Responsabilisation dans l’orchestre du développement

Quand on compare le développement à un orchestre musical poursuivant un objectif collectif, chaque musicien joue de l’instrument qu’il ou elle maîtrise le mieux. Bien que tous les musiciens suivent la même feuille de chant,  ce n’est que lorsque chacun joue sa partition que l’orchestre peut jouer la chanson avec succès. Cette analogie permet de comprendre qu’il est essentiel de garder à l’esprit le rôle de chaque acteur et sa contribution au développement, ainsi que la nécessité que tous soient responsables les uns par rapport aux autres de leurs tâches et résultats.
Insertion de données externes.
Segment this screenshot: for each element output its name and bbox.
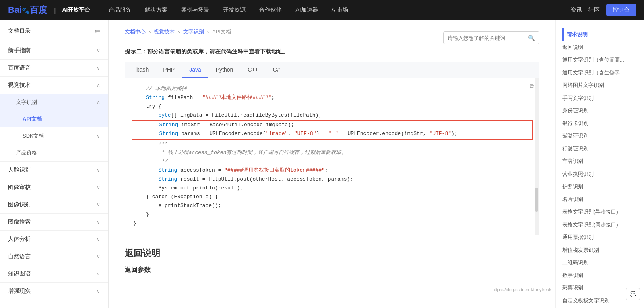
breadcrumb-item-doc[interactable]: 文档中心 — [125, 28, 146, 35]
right-panel-item-8[interactable]: 驾驶证识别 — [562, 129, 638, 142]
right-panel-item-2[interactable]: 通用文字识别（含位置高... — [562, 53, 638, 66]
sidebar-section-ar: 增强现实 ∨ — [0, 283, 108, 300]
sidebar-item-beginner[interactable]: 新手指南 ∨ — [0, 42, 108, 59]
breadcrumb-sep-1: › — [178, 29, 180, 35]
sidebar-item-api-doc[interactable]: API文档 — [0, 111, 108, 127]
right-panel-item-16[interactable]: 通用票据识别 — [562, 231, 638, 244]
sidebar-item-ocr[interactable]: 文字识别 ∧ — [0, 94, 108, 111]
right-panel-item-4[interactable]: 网络图片文字识别 — [562, 79, 638, 92]
nav-news[interactable]: 资讯 — [571, 6, 582, 14]
sidebar-item-pricing[interactable]: 产品价格 — [0, 144, 108, 161]
sidebar-label-beginner: 新手指南 — [8, 47, 31, 54]
right-panel-item-6[interactable]: 身份证识别 — [562, 104, 638, 117]
sidebar-header: 文档目录 ⇐ — [0, 20, 108, 42]
chevron-down-icon: ∨ — [97, 202, 100, 207]
chevron-up-icon: ∧ — [97, 99, 100, 105]
platform-name: AI开放平台 — [62, 6, 90, 14]
sidebar-label-vision: 视觉技术 — [8, 82, 31, 89]
sidebar-label-imgsearch: 图像搜索 — [8, 218, 31, 226]
breadcrumb: 文档中心 › 视觉技术 › 文字识别 › API文档 — [125, 20, 231, 42]
nav-aimarket[interactable]: AI市场 — [325, 0, 355, 20]
sidebar-label-pricing: 产品价格 — [16, 149, 37, 156]
breadcrumb-item-vision[interactable]: 视觉技术 — [154, 28, 175, 35]
sidebar-title: 文档目录 — [8, 27, 31, 35]
sidebar-item-speech[interactable]: 百度语音 ∨ — [0, 60, 108, 76]
right-panel-item-1[interactable]: 返回说明 — [562, 41, 638, 54]
main-content: 文档中心 › 视觉技术 › 文字识别 › API文档 🔍 提示二：部分语言依赖的… — [109, 20, 555, 308]
tab-java[interactable]: Java — [182, 62, 208, 78]
right-panel-item-11[interactable]: 营业执照识别 — [562, 168, 638, 181]
chevron-down-icon: ∨ — [97, 185, 100, 190]
sidebar-label-body: 人体分析 — [8, 236, 31, 243]
nav-accelerator[interactable]: AI加速器 — [289, 0, 324, 20]
sidebar: 文档目录 ⇐ 新手指南 ∨ 百度语音 ∨ 视觉技术 ∧ 文字识别 ∧ — [0, 20, 109, 308]
sidebar-section-kg: 知识图谱 ∨ — [0, 265, 108, 283]
right-panel-item-7[interactable]: 银行卡识别 — [562, 117, 638, 130]
sidebar-item-vision[interactable]: 视觉技术 ∧ — [0, 77, 108, 94]
right-panel-item-18[interactable]: 二维码识别 — [562, 256, 638, 269]
sidebar-label-kg: 知识图谱 — [8, 270, 31, 277]
logo-area: Bai🐾百度 | AI开放平台 — [8, 4, 90, 16]
sidebar-label-ocr: 文字识别 — [16, 99, 37, 106]
nav-right: 资讯 社区 控制台 — [571, 4, 636, 16]
sidebar-item-ar[interactable]: 增强现实 ∨ — [0, 283, 108, 300]
sidebar-item-nlp[interactable]: 自然语言 ∨ — [0, 248, 108, 265]
sidebar-label-face: 人脸识别 — [8, 166, 31, 174]
right-panel-item-13[interactable]: 名片识别 — [562, 193, 638, 206]
search-bar: 🔍 — [443, 31, 539, 44]
nav-community[interactable]: 社区 — [588, 6, 600, 14]
sidebar-label-api: API文档 — [23, 115, 42, 123]
highlighted-code: String imgStr = Base64Util.encode(imgDat… — [134, 121, 530, 138]
right-panel-item-10[interactable]: 车牌识别 — [562, 155, 638, 168]
top-navigation: Bai🐾百度 | AI开放平台 产品服务 解决方案 案例与场景 开发资源 合作伙… — [0, 0, 644, 20]
chevron-down-icon: ∨ — [97, 133, 100, 139]
nav-solutions[interactable]: 解决方案 — [138, 0, 174, 20]
sidebar-label-ar: 增强现实 — [8, 287, 31, 295]
nav-products[interactable]: 产品服务 — [102, 0, 138, 20]
sidebar-item-kg[interactable]: 知识图谱 ∨ — [0, 265, 108, 282]
code-body: ⧉ // 本地图片路径 String filePath = "#####本地文件… — [125, 78, 539, 235]
tab-csharp[interactable]: C# — [266, 62, 287, 78]
search-input[interactable] — [444, 35, 524, 41]
sidebar-section-imgsearch: 图像搜索 ∨ — [0, 214, 108, 231]
sidebar-item-body[interactable]: 人体分析 ∨ — [0, 231, 108, 248]
breadcrumb-item-ocr[interactable]: 文字识别 — [183, 28, 204, 35]
tab-cpp[interactable]: C++ — [240, 62, 265, 78]
right-panel-item-15[interactable]: 表格文字识别(同步接口) — [562, 218, 638, 231]
nav-partners[interactable]: 合作伙伴 — [253, 0, 288, 20]
chevron-down-icon: ∨ — [97, 288, 100, 294]
chevron-down-icon: ∨ — [97, 236, 100, 242]
tab-bash[interactable]: bash — [129, 62, 156, 78]
sidebar-toggle-icon[interactable]: ⇐ — [94, 27, 100, 35]
sidebar-item-face[interactable]: 人脸识别 ∨ — [0, 162, 108, 179]
main-layout: 文档目录 ⇐ 新手指南 ∨ 百度语音 ∨ 视觉技术 ∧ 文字识别 ∧ — [0, 20, 644, 308]
sidebar-section-nlp: 自然语言 ∨ — [0, 248, 108, 265]
chevron-down-icon: ∨ — [97, 271, 100, 277]
right-panel-item-0[interactable]: 请求说明 — [562, 28, 638, 41]
breadcrumb-sep-2: › — [207, 29, 209, 35]
right-panel-item-12[interactable]: 护照识别 — [562, 180, 638, 193]
right-panel-item-5[interactable]: 手写文字识别 — [562, 92, 638, 105]
copy-icon[interactable]: ⧉ — [530, 83, 534, 90]
sidebar-label-imgmod: 图像审核 — [8, 184, 31, 191]
sidebar-item-imgsearch[interactable]: 图像搜索 ∨ — [0, 214, 108, 230]
sidebar-section-speech: 百度语音 ∨ — [0, 60, 108, 77]
control-panel-button[interactable]: 控制台 — [606, 4, 636, 16]
nav-devresources[interactable]: 开发资源 — [217, 0, 252, 20]
tab-python[interactable]: Python — [208, 62, 241, 78]
sidebar-item-sdk-doc[interactable]: SDK文档 ∨ — [0, 127, 108, 144]
chevron-down-icon: ∨ — [97, 65, 100, 71]
search-button[interactable]: 🔍 — [524, 35, 539, 41]
nav-links: 产品服务 解决方案 案例与场景 开发资源 合作伙伴 AI加速器 AI市场 — [102, 0, 571, 20]
chat-icon[interactable]: 💬 — [626, 288, 640, 300]
tab-php[interactable]: PHP — [156, 62, 182, 78]
breadcrumb-sep-0: › — [149, 29, 151, 35]
right-panel-item-9[interactable]: 行驶证识别 — [562, 142, 638, 155]
right-panel-item-19[interactable]: 数字识别 — [562, 269, 638, 282]
right-panel-item-3[interactable]: 通用文字识别（含生僻字... — [562, 66, 638, 79]
sidebar-item-imgmod[interactable]: 图像审核 ∨ — [0, 179, 108, 196]
sidebar-item-imgrec[interactable]: 图像识别 ∨ — [0, 196, 108, 213]
nav-cases[interactable]: 案例与场景 — [175, 0, 216, 20]
right-panel-item-14[interactable]: 表格文字识别(异步接口) — [562, 205, 638, 218]
right-panel-item-17[interactable]: 增值税发票识别 — [562, 244, 638, 257]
En collaboration avec le gouvernement de l’Allemagne, le DAES a organisé une manifestation parallèle de haut niveau le 25 Septembre pour lancer publiquement les préparatifs du Symposium de haut niveau en Allemagne. Sous le titre «Efficacité et responsabilité dans l’agenda de développement post-2015 – leçons de l’expérience des OMD », les représentants des gouvernements du Nord et du Sud, de la société civile, et les organisations internationales se sont réunis à New York.

La forte présence des intervenants au cours de la première semaine de l’Assemblée générale annuelle a non seulement permis de réaffirmer l’importance de ce sujet, mais a aussi fourni beaucoup de matière à réflexion pour l’élaboration du programme du Symposium ainsi que les études de base qui devront être préparées.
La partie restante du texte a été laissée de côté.